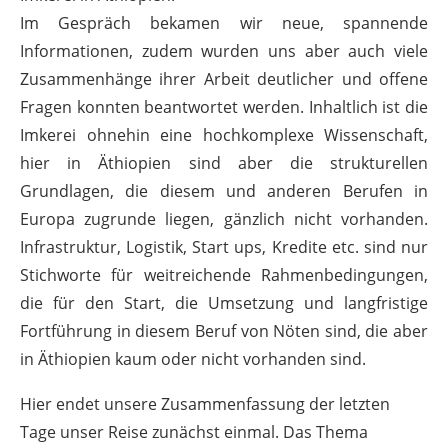
Im Gespräch bekamen wir neue, spannende
Informationen, zudem wurden uns aber auch viele
Zusammenhänge ihrer Arbeit deutlicher und offene
Fragen konnten beantwortet werden. Inhaltlich ist die
Imkerei ohnehin eine hochkomplexe Wissenschaft,
hier in Äthiopien sind aber die strukturellen
Grundlagen, die diesem und anderen Berufen in
Europa zugrunde liegen, gänzlich nicht vorhanden.
Infrastruktur, Logistik, Start ups, Kredite etc. sind nur
Stichworte für weitreichende Rahmenbedingungen,
die für den Start, die Umsetzung und langfristige
Fortführung in diesem Beruf von Nöten sind, die aber
in Äthiopien kaum oder nicht vorhanden sind.
Hier endet unsere Zusammenfassung der letzten
Tage unser Reise zunächst einmal. Das Thema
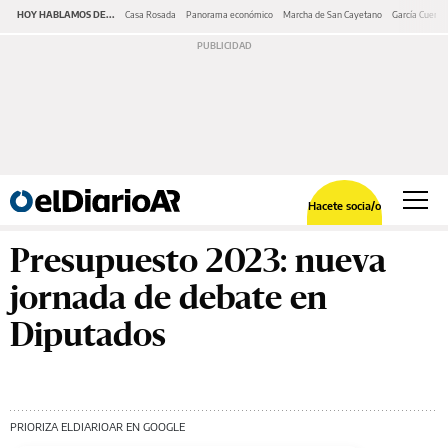
HOY HABLAMOS DE...
Casa Rosada
Panorama económico
Marcha de San Cayetano
García Cuerva
Hacete socia/o
Presupuesto 2023: nueva
jornada de debate en
Diputados
PRIORIZA ELDIARIOAR EN GOOGLE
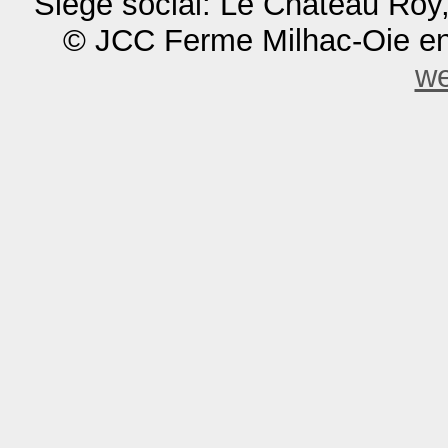
Siège social: Le Château Roy
© JCC Ferme Milhac-Oie en
w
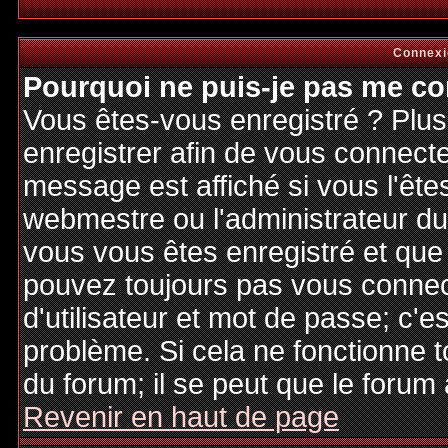
Connexi
Pourquoi ne puis-je pas me co
Vous êtes-vous enregistré ? Plu
enregistrer afin de vous connect
message est affiché si vous l'êtes
webmestre ou l'administrateur du 
vous vous êtes enregistré et que
pouvez toujours pas vous connecte
d'utilisateur et mot de passe; c'e
problème. Si cela ne fonctionne t
du forum; il se peut que le forum 
Revenir en haut de page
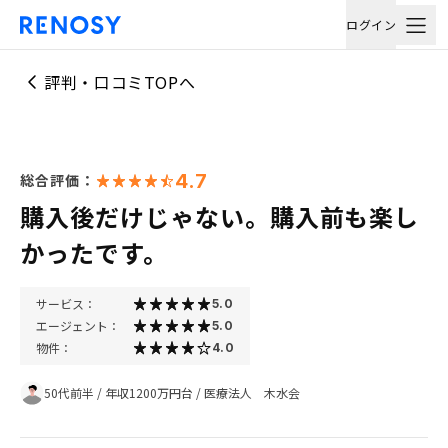
ログイン
評判・口コミTOPへ
4.7
総合評価：
購入後だけじゃない。購入前も楽し
かったです。
サービス：
5.0
エージェント：
5.0
物件：
4.0
50代前半
/
年収1200万円台
/
医療法人 木水会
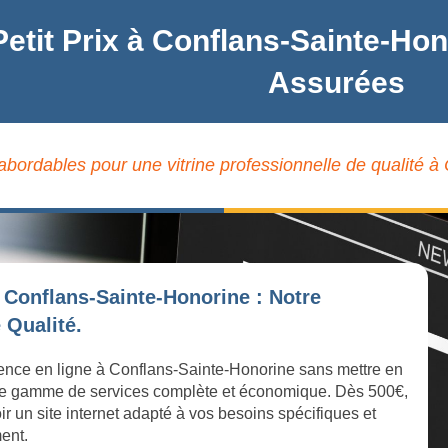
 Petit Prix à Conflans-Sainte-Ho
Assurées
 abordables pour une vitrine professionnelle de qualité 
 Conflans-Sainte-Honorine : Notre
 Qualité.
ésence en ligne à Conflans-Sainte-Honorine sans mettre en
 une gamme de services complète et économique. Dès 500€,
r un site internet adapté à vos besoins spécifiques et
ment.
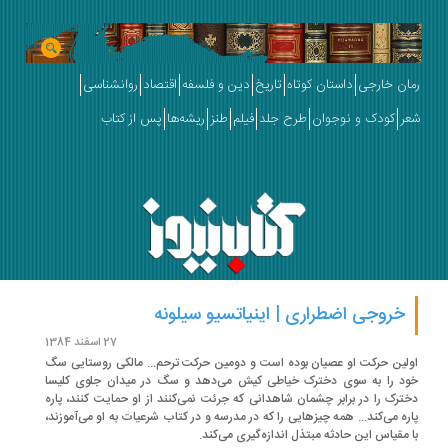
ان خارجی
داستان کوتاه
تاریخ
دین و فلسفه
اقتصاد
روانشناسی
ر
کودک و نوجوان
طرح جلد
فیلم
طنز
ریشه‌ها
پس از کتاب
خروجی اضطراری | اینیاتسیو سیلونه
27 اسفند 1384
لین حرکت او عصیان بوده است و دومین حرکت ترحم... مالکی روستایی سگ
د را به سوی دخترک خیاطی کیش می‌دهد و سگ در میدان جلوی کلیسا
ترک را در برابر چشمان شاهدانی که جرئت نمی‌کنند از او حمایت کنند، پاره
ره می‌کند... همه چیزهایی را که در مدرسه و در کتاب شرعیات به او می‌آموزند،
 مقیاس این حادثه مبتذل اندازه‌گیری می‌کند.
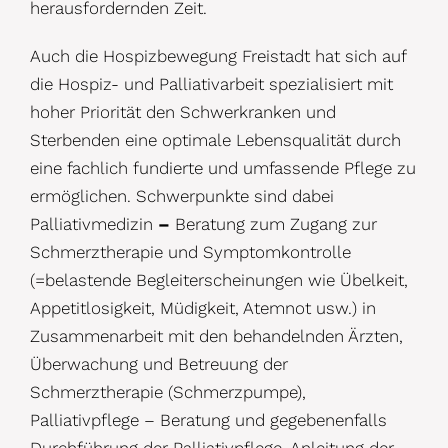
herausfordernden Zeit.
Auch die Hospizbewegung Freistadt hat sich auf
die Hospiz- und Palliativarbeit spezialisiert mit
hoher Priorität den Schwerkranken und
Sterbenden eine optimale Lebensqualität durch
eine fachlich fundierte und umfassende Pflege zu
ermöglichen. Schwerpunkte sind dabei
Palliativmedizin
–
Beratung zum Zugang zur
Schmerztherapie und Symptomkontrolle
(=belastende Begleiterscheinungen wie Übelkeit,
Appetitlosigkeit, Müdigkeit, Atemnot usw.) in
Zusammenarbeit mit den behandelnden Ärzten,
Überwachung und Betreuung der
Schmerztherapie (Schmerzpumpe),
Palliativpflege –
Beratung und gegebenenfalls
Durchführung der Palliativpflege, Anleitung der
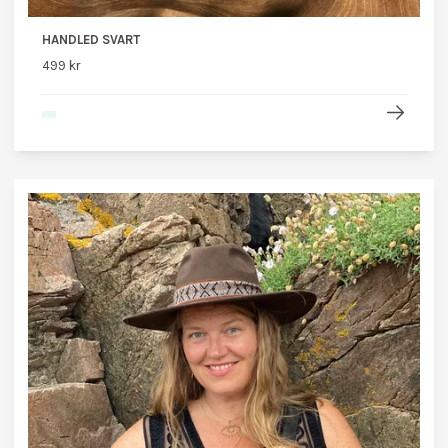
HANDLED SVART
499 kr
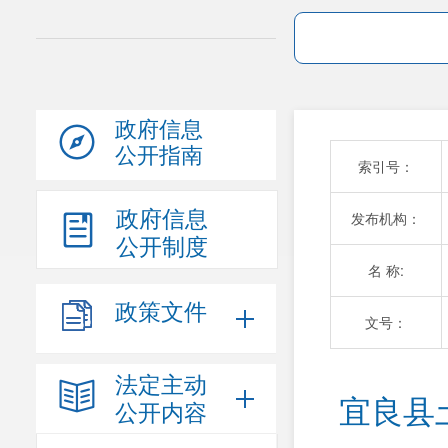
政府信息
公开指南
索引号：
政府信息
发布机构：
公开制度
名 称:
政策文件
文号：
法定主动
宜良县
公开内容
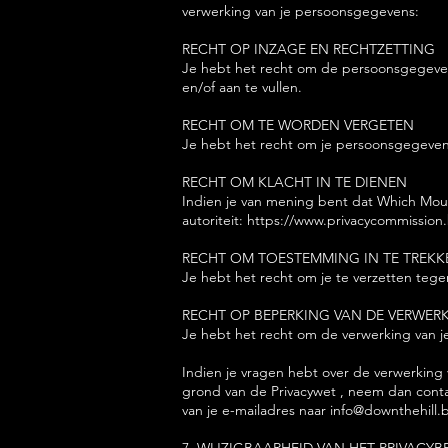
verwerking van je persoonsgegevens:
RECHT OP INZAGE EN RECHTZETTING
Je hebt het recht om de persoonsgegevens
en/of aan te vullen.
RECHT OM TE WORDEN VERGETEN
Je hebt het recht om je persoonsgegevens
RECHT OM KLACHT IN TE DIENEN
Indien je van mening bent dat Which Moun
autoriteit:
https://www.privacycommission
RECHT OM TOESTEMMING IN TE TREKK
Je hebt het recht om je te verzetten teg
RECHT OP BEPERKING VAN DE VERWER
Je hebt het recht om de verwerking van je
Indien je vragen hebt over de verwerking
grond van de Privacywet , neem dan conta
van je e-mailadres naar
info@downthehill.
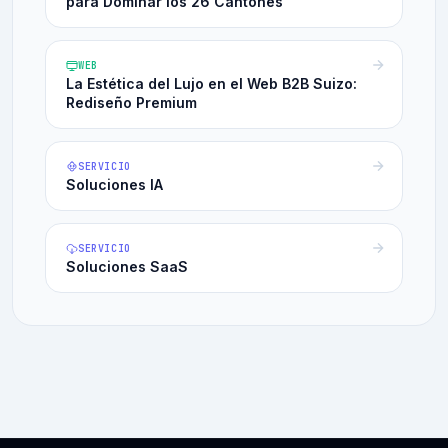
para Dominar los 26 Cantones
WEB
La Estética del Lujo en el Web B2B Suizo:
Rediseño Premium
SERVICIO
Soluciones IA
SERVICIO
Soluciones SaaS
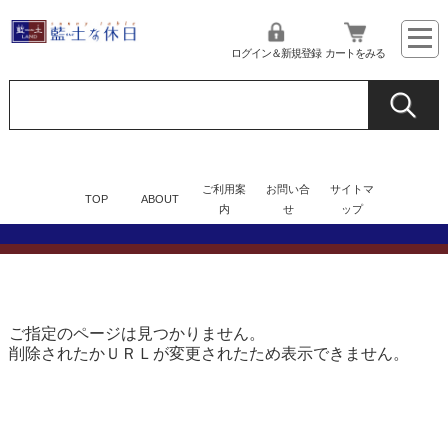
ログイン＆新規登録
カートをみる
ご利用案
お問い合
サイトマ
TOP
ABOUT
内
せ
ップ
ご指定のページは見つかりません。
削除されたかＵＲＬが変更されたため表示できません。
════════════════
■ **Exercise instructions**: I'd like every line with the string "Palliativpflege" copied from the listing.

■ **Output**:
Palliativpflege –
Durchführung der Palliativpflege, Anleitung der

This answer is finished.